Verifying this change

This change added tests and can be verified as follows:

  • Added the DelayedScaleDownTest
  • Rewrite the testRequiredScaleDownAfterInterval to testScaleDownAfterInterval
  • Update the AbstractAutoScalerStateStoreTest, JobVertexScalerTest and ScalingExecutorTest

Does this pull request potentially affect one of the following parts:

  • Dependencies (does it add or upgrade a dependency): no
  • The public API, i.e., is any changes to the CustomResourceDescriptors: no
  • Core observer or reconciler logic that is regularly executed: no

Documentation

  • Does this pull request introduce a new feature? no

@1996fanrui 1996fanrui force-pushed the 36535/optimize-delayed-scale-down branch 3 times, most recently from b9c61ae to 3a3c045 Compare November 26, 2024 02:22
@1996fanrui 1996fanrui marked this pull request as ready for review November 26, 2024 02:37
Copy link
Member Author

@1996fanrui 1996fanrui left a comment

Choose a reason for hiding this comment

The reason will be displayed to describe this comment to others. Learn more.

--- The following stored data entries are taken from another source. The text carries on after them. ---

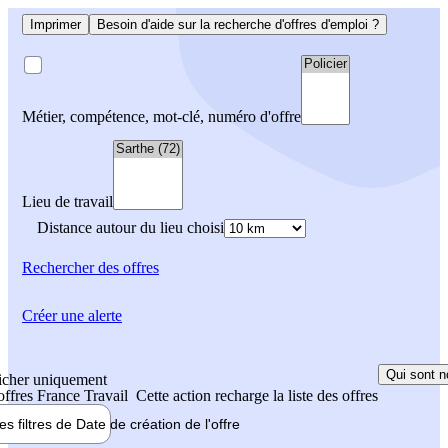
Imprimer
Besoin d'aide sur la recherche d'offres d'emploi ?
Métier, compétence, mot-clé, numéro d'offre
Lieu de travail
Distance autour du lieu choisi
Rechercher
des offres
Créer une alerte
Qui sont n
icher uniquement
 offres France Travail
Cette action recharge la liste des offres
les filtres de
Date de création
de l'offre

Hey @gyfora @mxm @huyuanfeng2018 , please help take a look this PR in your free time, thanks~

Copy link
Contributor

@gyfora gyfora left a comment

Choose a reason for hiding this comment

The reason will be displayed to describe this comment to others. Learn more.

I think one other problem with this logic in general is that we are handling the scale down window/interval more or less independently for different vertices.

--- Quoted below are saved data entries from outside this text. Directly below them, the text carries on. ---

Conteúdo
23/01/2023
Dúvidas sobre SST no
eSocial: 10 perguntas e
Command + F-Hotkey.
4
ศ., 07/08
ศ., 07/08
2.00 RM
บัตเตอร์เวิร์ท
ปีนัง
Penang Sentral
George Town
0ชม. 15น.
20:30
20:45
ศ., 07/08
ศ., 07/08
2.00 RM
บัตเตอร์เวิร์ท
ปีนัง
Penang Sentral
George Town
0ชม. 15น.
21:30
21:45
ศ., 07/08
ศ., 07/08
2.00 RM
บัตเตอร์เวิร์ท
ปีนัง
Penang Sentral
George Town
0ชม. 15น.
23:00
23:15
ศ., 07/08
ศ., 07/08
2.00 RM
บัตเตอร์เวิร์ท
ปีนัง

So if you have 10 vertices and they would be scaled down at different times you can have 10 restarts within the scale down window. Which does not feel right....

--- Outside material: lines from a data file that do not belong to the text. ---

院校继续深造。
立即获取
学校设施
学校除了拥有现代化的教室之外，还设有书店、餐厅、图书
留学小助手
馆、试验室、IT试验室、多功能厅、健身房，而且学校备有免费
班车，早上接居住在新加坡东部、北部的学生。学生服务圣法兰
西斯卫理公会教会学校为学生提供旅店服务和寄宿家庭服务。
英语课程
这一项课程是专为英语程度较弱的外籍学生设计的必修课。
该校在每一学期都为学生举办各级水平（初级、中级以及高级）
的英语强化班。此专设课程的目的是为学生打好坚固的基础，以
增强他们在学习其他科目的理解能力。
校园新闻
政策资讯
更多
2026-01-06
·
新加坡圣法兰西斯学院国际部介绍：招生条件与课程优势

I think we should consider setting global scale down windows, for example one possible implementation would be that if the scale down interval is 1 hour and we have one vertex requesting the scale down first at 12:10 the second at 12:20, then we scale both down at 13:20 (instead of doing 2 scale downs). So basically coalescing the intervals to some extent to really max 1 scale down per hour

@mxm
Copy link
Contributor

mxm commented Nov 26, 2024

So basically coalescing the intervals to some extent to really max 1 scale down per hour

Exactly, I actually thought that's how the originally proposed "lazy" scale down technique should work.

@1996fanrui
Copy link
Member Author

Thanks @gyfora and @mxm for the quick comment and suggestion!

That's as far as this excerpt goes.